For 9 out of 10 people addiction begins in adolescence.
At the end of this week I was in Orlando for work and had planned my trip around an event hosted by Advanced Recovery Systems. The event was the screening of a new film by Greg Williams called Generation Found. Just a little background, Greg Williams is the man behind the amazing film The Anonymous People, a film about the addiction epidemic that is currently plaguing the U.S. That film also encouraged everyone in recovery to openly tell their story. Williams also helped produce the historic Unite to Face Addiction rally that took place in Washington D.C. in October 2015 (and I attended). Just knowing all of this, I was super excited to see Generation Found. I watched the trailer and heard that it was about youth recovery and more specifically, recovery high schools.
Let me just say I wasn't prepared for the way this film made me feel. Following the red carpet, the filing in of the 100+ guests, and taking a slew of photos for my work, I sat down in one of the first rows ready to watch. The movie profiles Houston, Texas, a community overcome by addiction where locking up and burying young people has become a normal thing. The film touched on the unique history of APG's (Alternative Peer Groups) - a model of recovery that addresses the psychological, emotional, social, and spiritual needs of young people who are struggling with substance use issues. This type of treatment integrates peer connection with education, support groups, family, and intervention. They interviewed the founders of PDAP (Palmer Drug Abuse Program), which is considered to be the original APG, also based in Houston. The film then follows several students of Archway Academy, a sober high school on the grounds Palmer Memorial Episcopal Church (where PDAP began). One of only 39 recovery high schools out of some 56,000 high schools in the entire United States, Archway Academy is full of students who are in recovery from a substance use disorder. You get to see their unique culture of love, kindness, and acceptance that is truly unlike anything I've ever seen in an educational setting. You get to see the closeness these kids share from being in recovery, to sharing their problems, and taking exams together. You meet and fall in love with Sasha Mclean, the school's Executive Director who is in recovery herself and visibly pours her heart into her work every single day. The kids are lucky to have her and vice versa.
You learn about the inner city kids in Houston and their different struggles, how they are often forgotten about or assumed to be addicted as a right of passage. These kids are often written off solely based on where they come from and what their family looks like when they need just as much help as the next young person with a substance use disorder. Generation Found goes on to explain the desperate need for change in youth recovery across the board and one of two ways that are working to do just that are recovery high schools and collegiate recovery programs. "Just say no" doesn't work because we need to take care of the kids who are sick and suffering now, today, the ones who are dying. Another issue is that recovery and 12-step meetings are so often geared towards adults when youths are also at risk for substance use disorders and can't always relate. At the end of the film, you have the pleasure of seeing two different classes from Archway Academy graduate and it is profoundly moving to say the least.
As I sat there, sobbing, I couldn't help but think I could have easily been one of those kids. I was overcome with emotion at the dedication of the staff of these programs and schools and all they do to help teens with substance use disorders. It made me feel like I should do more for the recovery community. It made me feel like we've forgotten a huge group of people who need help in this epidemic. Mostly I wept with joy at the thought of these teens thriving in recovery and entering the next chapter of their lives ready and willing to take on life on life's terms. I got goosebumps knowing these kids were feeling the beauty and power of recovery because that's what I get to feel every day, and boy is it emotional!

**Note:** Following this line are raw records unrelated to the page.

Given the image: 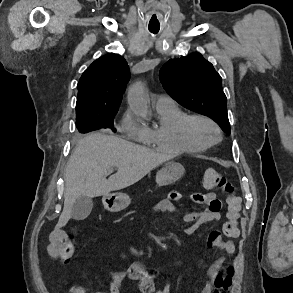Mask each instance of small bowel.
<instances>
[{
	"instance_id": "c3829d8e",
	"label": "small bowel",
	"mask_w": 293,
	"mask_h": 293,
	"mask_svg": "<svg viewBox=\"0 0 293 293\" xmlns=\"http://www.w3.org/2000/svg\"><path fill=\"white\" fill-rule=\"evenodd\" d=\"M192 200L197 204L206 206L205 210L198 212H189L182 215V220L189 223L184 229L187 236L193 235L200 226L207 222L217 221L220 219L221 202L217 199L216 193L210 191L206 193H193ZM182 199V194L179 191H172L168 198L162 199L157 202L152 212L158 213H173L176 211L175 203ZM207 245L209 247H217L224 251L226 254H233L236 250L235 244L232 240H224L219 231L214 230L208 234ZM224 258H219L208 268L209 281L204 285L201 293H213L214 281L221 268ZM159 278V273L147 268L141 262L134 261L130 264L129 268L123 272L114 273L108 283L106 290L91 291V293H124L123 282L126 279L134 281L138 284L140 293H171L169 285L156 287V282ZM70 293H85L86 291L79 286H71Z\"/></svg>"
}]
</instances>
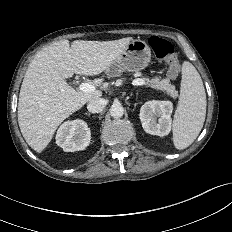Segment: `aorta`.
I'll list each match as a JSON object with an SVG mask.
<instances>
[{
  "mask_svg": "<svg viewBox=\"0 0 232 232\" xmlns=\"http://www.w3.org/2000/svg\"><path fill=\"white\" fill-rule=\"evenodd\" d=\"M124 114V108L120 103H114L110 107V115L113 118H121Z\"/></svg>",
  "mask_w": 232,
  "mask_h": 232,
  "instance_id": "aorta-1",
  "label": "aorta"
}]
</instances>
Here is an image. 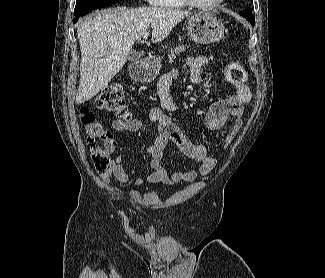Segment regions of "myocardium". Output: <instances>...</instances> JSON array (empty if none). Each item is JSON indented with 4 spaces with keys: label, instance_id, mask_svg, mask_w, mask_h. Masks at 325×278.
<instances>
[{
    "label": "myocardium",
    "instance_id": "myocardium-1",
    "mask_svg": "<svg viewBox=\"0 0 325 278\" xmlns=\"http://www.w3.org/2000/svg\"><path fill=\"white\" fill-rule=\"evenodd\" d=\"M224 0H216L215 2L211 3V4H200L198 2H196L195 0H183V2L191 7V8H195V9H199V10H212L215 9L217 7H219L222 2Z\"/></svg>",
    "mask_w": 325,
    "mask_h": 278
}]
</instances>
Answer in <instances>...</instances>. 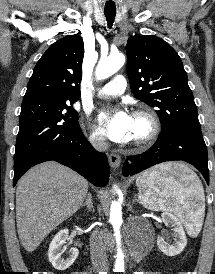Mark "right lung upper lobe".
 Masks as SVG:
<instances>
[{
	"label": "right lung upper lobe",
	"mask_w": 215,
	"mask_h": 274,
	"mask_svg": "<svg viewBox=\"0 0 215 274\" xmlns=\"http://www.w3.org/2000/svg\"><path fill=\"white\" fill-rule=\"evenodd\" d=\"M83 56L84 43L78 34L53 43L37 62L22 104L37 100L77 101Z\"/></svg>",
	"instance_id": "right-lung-upper-lobe-1"
}]
</instances>
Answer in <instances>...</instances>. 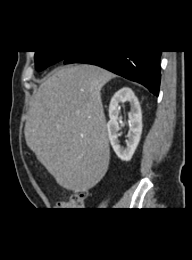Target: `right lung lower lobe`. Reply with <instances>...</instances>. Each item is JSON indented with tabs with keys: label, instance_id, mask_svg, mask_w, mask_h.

After the film ended I dried my eyes and there was a panel discussion with Greg Williams and other industry experts including Dan Renaud BS, CAP, ICADC and founder of Florida Recovery Schools, Lena Wooton, Clinical Director at Next Generation Village, Dr. Berney Wilkinson, a licensed psychologist who specializes in pediatric psychology, and Lisa Brandy, founder of Brandi's Wish Foundation, a non-profit that brings awareness through education and prevention solutions to teens, young adults, and families about substance use disorders. The moderators posed questions like does someone have to hit rock bottom before they get help? What would you tell a teen who is worried about what life will be like after treatment? And what is the best way to facilitate success transitioning into adulthood, especially as many of these teens enter environments, like college or the workplace where alcohol, drugs, or heavy workloads may act as triggers?
The panel offered great advice and resources for teens who are seeking recovery, those who are in it and their families. They are some of the movers and shakers behind this youth recovery revolution. At the end of the panel Advanced Recovery Systems announced a new guide for collegiate recovery made by DrugRehab.com. It explains how anyone can become involved and get up a collegiate recovery program on their campus.
It was a whirlwind of a night, but I have to say I am so grateful Greg and his team made this movie and even more grateful to consider myself a small part of the youth recovery revolution. I look forward to becoming more involved as times goes on.
And keep talking about your own recovery, pass on the message, listen to the young people in your life, and offer hope wherever you can.